Last, but not least, is Syria.  We are faced with a rapidly escalating war in the most volatile region in the world in which innocent women and children are being gassed and which has a realistic potential of escalating into a direct confrontation between the US and Russia.  Most of us would agree that the use of chemical weapons is intolerable, but there is disagreement as to what to do about it.  Some even doubt that Assad was the perpetrator.  The choices appear to be (1) do nothing, it’s not our fight; or (2) retaliate with bombardment or some other military or economic action of varying severity.  There are plusses and minuses and room for legitimate debate regarding any action or non-action.

Anyway you slice it, however, Cohen and Syria are far more significant than Daniels and yet until yesterday had been receiving far less media coverage.  The Cohen matter chips away at the constitutionally-guaranteed civil rights of ALL of us, and the Syria situation has the potential to bring us closer to nuclear war that at any time since the 1961 Cuban Missile Crisis.  (It would not surprise me if half of Americans do not even know where Syria is.)
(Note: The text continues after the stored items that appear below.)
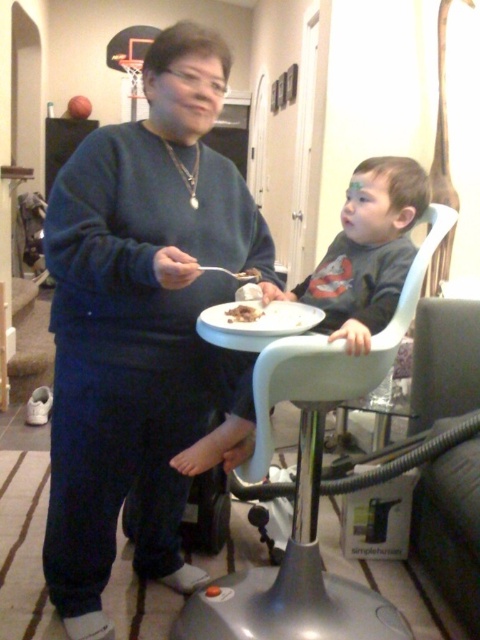 Question: Can you confirm if matte black high chair at center is wider than white matte plate at center?

Choices:
 (A) yes
 (B) no

Answer: (A)

Question: Which of these objects is positioned farthest from the dark gray matte shirt at center?

Choices:
 (A) matte black high chair at center
 (B) chocolate cake at center

Answer: (A)

Question: Can you confirm if dark gray matte shirt at center is positioned to the right of white matte plate at center?

Choices:
 (A) yes
 (B) no

Answer: (A)

Question: Does matte black high chair at center have a lesser width compared to chocolate cake at center?

Choices:
 (A) no
 (B) yes

Answer: (A)

Question: Which point appears closest to the camera in this image?

Choices:
 (A) (432, 326)
 (B) (235, 321)

Answer: (B)

Question: Which point is closer to the camera?

Choices:
 (A) dark gray matte shirt at center
 (B) matte black high chair at center
 (C) white matte plate at center

Answer: (C) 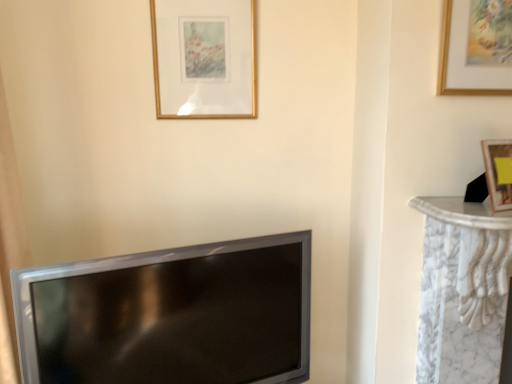 Question: Can you confirm if gold wooden picture frame at upper right, which is counted as the second picture frame, starting from the back, is bigger than matte black tv at lower left?

Choices:
 (A) yes
 (B) no

Answer: (B)

Question: Considering the relative positions of gold wooden picture frame at upper right, the first picture frame from the front, and matte black tv at lower left in the image provided, is gold wooden picture frame at upper right, the first picture frame from the front, to the left of matte black tv at lower left from the viewer's perspective?

Choices:
 (A) no
 (B) yes

Answer: (A)

Question: Is gold wooden picture frame at upper right, the second picture frame in the left-to-right sequence, completely or partially outside of matte black tv at lower left?

Choices:
 (A) yes
 (B) no

Answer: (A)

Question: From a real-world perspective, is gold wooden picture frame at upper right, acting as the 1th picture frame starting from the right, beneath matte black tv at lower left?

Choices:
 (A) yes
 (B) no

Answer: (B)

Question: Are gold wooden picture frame at upper right, the first picture frame from the front, and matte black tv at lower left far apart?

Choices:
 (A) no
 (B) yes

Answer: (A)

Question: From the image's perspective, is gold wooden picture frame at upper right, the first picture frame from the front, over matte black tv at lower left?

Choices:
 (A) no
 (B) yes

Answer: (B)

Question: Is gold wooden picture frame at upper center, which ranks as the 2th picture frame in right-to-left order, positioned before gold wooden picture frame at upper right, the second picture frame in the left-to-right sequence?

Choices:
 (A) no
 (B) yes

Answer: (A)

Question: From a real-world perspective, is gold wooden picture frame at upper center, which is the first picture frame from left to right, physically above gold wooden picture frame at upper right, the second picture frame in the left-to-right sequence?

Choices:
 (A) yes
 (B) no

Answer: (A)

Question: Is gold wooden picture frame at upper center, which is the first picture frame from left to right, shorter than gold wooden picture frame at upper right, acting as the 1th picture frame starting from the right?

Choices:
 (A) yes
 (B) no

Answer: (B)

Question: Could you tell me if gold wooden picture frame at upper center, which ranks as the 2th picture frame in right-to-left order, is turned towards gold wooden picture frame at upper right, acting as the 1th picture frame starting from the right?

Choices:
 (A) no
 (B) yes

Answer: (A)

Question: From the image's perspective, is gold wooden picture frame at upper center, placed as the 2th picture frame when sorted from front to back, located above gold wooden picture frame at upper right, the first picture frame from the front?

Choices:
 (A) no
 (B) yes

Answer: (B)

Question: Considering the relative sizes of gold wooden picture frame at upper center, positioned as the first picture frame in back-to-front order, and gold wooden picture frame at upper right, acting as the 1th picture frame starting from the right, in the image provided, is gold wooden picture frame at upper center, positioned as the first picture frame in back-to-front order, wider than gold wooden picture frame at upper right, acting as the 1th picture frame starting from the right,?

Last night the US carried out a targeted, surgical strike against various of Syria’s chemical weapons facilities.  Mr. Trump acted in the best way he could under the circumstances..

  1. He made sure he had the moral high ground.
  2. It was a surgical, targeted strike with no or minimal collateral damage.
  3. He acted with the concurrence of our European and Middle East allies.
  4. It was not a solo action.  Other countries, such as the UK and France actively participated.
  5. He sent the best message to Assad and others of his ilk that certain heinous actions will not be tolerated.
  6. Now, we await Russia’s response and hope that cooler heads prevail.